We'll need the base url for the *endpoint*, in this case `https://api.census.gov/data/2016/acs/acs5?`, along with the relevant parameters in our query. The `requests` package has a handy feature that allows you to enter your parameters as a dictionary using the `params` argument.

In [None]:
url = 'https://api.census.gov/data/2017/acs/acs5?'
params = {'get' : 'NAME,B01001_001E,B19013_001E,B25058_001E',
          'for' : 'county:*',
          'in' : 'state:*'}

r = requests.get(url, params=params)
print(r.url)

Load our results into a data frame. In this case, we set the first row of results as the headers.

In [None]:
census_df = pd.DataFrame(r.json()[1:], columns=r.json()[0])

census_df.head(10)

Let's clean things up a bit by renaming our columns and resetting the index

In [None]:
census_df["County Number"] = census_df.state.astype(str) + census_df.county.astype(str) 

census_df = (census_df
             .rename(
                 columns={'NAME' : 'County Name',
                          'B01001_001E' : 'Total Population',
                          'B19013_001E' : 'Median Household Income',
                          'B25058_001E' : 'Median Rent',
                          'state' : 'State',
                          'county' : 'County'
                         }
             )
             .set_index('County Name')
            )

for col in ['Median Household Income', 'Total Population', 'Median Rent']:
    census_df[col] = census_df[col].astype(int)
      
census_df['GEOID'] = (census_df['State'] + census_df['County']).astype(float)        
census_df.sort_values(by='Median Household Income', ascending=False).head(10)

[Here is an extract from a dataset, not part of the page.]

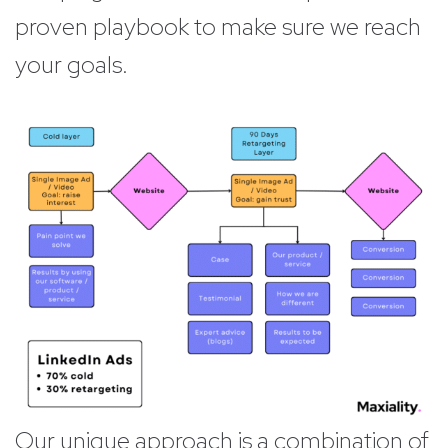
proven playbook to make sure we reach
your goals.
Our unique approach is a combination of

#### Now we can start to have some fun by digging through the data. 

In [None]:
census_df.sort_values(by='Total Population', ascending=False).head(5)

### Writing to File
Pandas also has simple functionality to *write* to files, not just read from them. To write to a csv file to store our data, we can just use [`.to_csv()`](https://pandas.pydata.org/pandas-docs/stable/generated/pandas.DataFrame.to_csv.html).

In [None]:
census_df.to_csv('census_counties_backup.csv')

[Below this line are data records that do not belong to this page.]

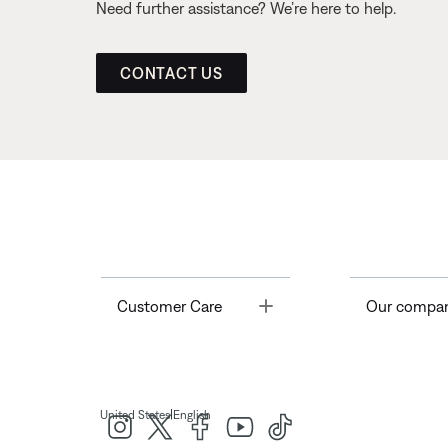
Need further assistance? We’re here to help.
CONTACT US
Toggle
Customer Care
Our compa
|
United States
English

## Exercise: America's Oldest Counties

In [None]:
# todo: find america's oldest counties by median age

## Exercise: Visualize 

We can use `Altair` to create interactive cloropleth maps highlighting the variation in different demographic and socioeconomic indicators across the U.S. 

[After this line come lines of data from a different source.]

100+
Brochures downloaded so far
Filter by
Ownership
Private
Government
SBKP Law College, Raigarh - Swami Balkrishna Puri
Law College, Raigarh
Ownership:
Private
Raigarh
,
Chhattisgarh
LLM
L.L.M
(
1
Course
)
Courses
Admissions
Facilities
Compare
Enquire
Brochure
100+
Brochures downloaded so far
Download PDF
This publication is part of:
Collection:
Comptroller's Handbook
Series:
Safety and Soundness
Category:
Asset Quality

Working those around you, use the code in this notebook and the menu of available census variables available [here](https://api.census.gov/data/2017/acs/acs5/variables.html) to tell a story about a pattern of variation in the data. 

In [None]:
imUsingColab = False

if imUsingColab:
    !pip install altair

try:
    import altair as alt
    if imUsingColab:
        alt.renderers.enable('colab')
    else:
        alt.renderers.enable('notebook')    
    imUsingAltair = True
    print('Altair successfully loaded.')

except ModuleNotFoundError:
    imUsingAltair = False
    print('Altair loading failed. Will default to matplotlib.')


In [None]:
def map_data(census_df, variable):
    
    '''
    This function creates an interactive cloropleth map using a census variable. 
    '''
    
    census_df = census_df.reset_index()
    
    
    val = pd.read_csv('https://grantmlong.com/data/census_validation.csv', names=['id'])

    cf = val.merge(
        census_df.loc[
            census_df[variable]>-1000000,
            ['GEOID', variable, 'County Name']],
        left_on='id',
        right_on='GEOID',
        how='left'
    )
    
    counties = alt.topo_feature(
        'https://vega.github.io/vega-datasets/data/us-10m.json', 
        'counties'
    )

    census = alt.LookupData(cf, 'id', [variable, 'County Name'])

    census_map = alt.Chart(
        counties
    ).mark_geoshape(
    ).encode(
        color='{variable}:Q'.format(variable=variable),
        tooltip=[
            '{variable}:Q'.format(variable=variable),
            'County Name:N',
        ]
    ).transform_lookup(
        lookup='id',
        from_= census
    ).project(
        type='albersUsa'
    ).properties(
        width=850,
        height=500
    )
    
    return census_map
    

In [None]:
map_data(census_df, 'Median Rent')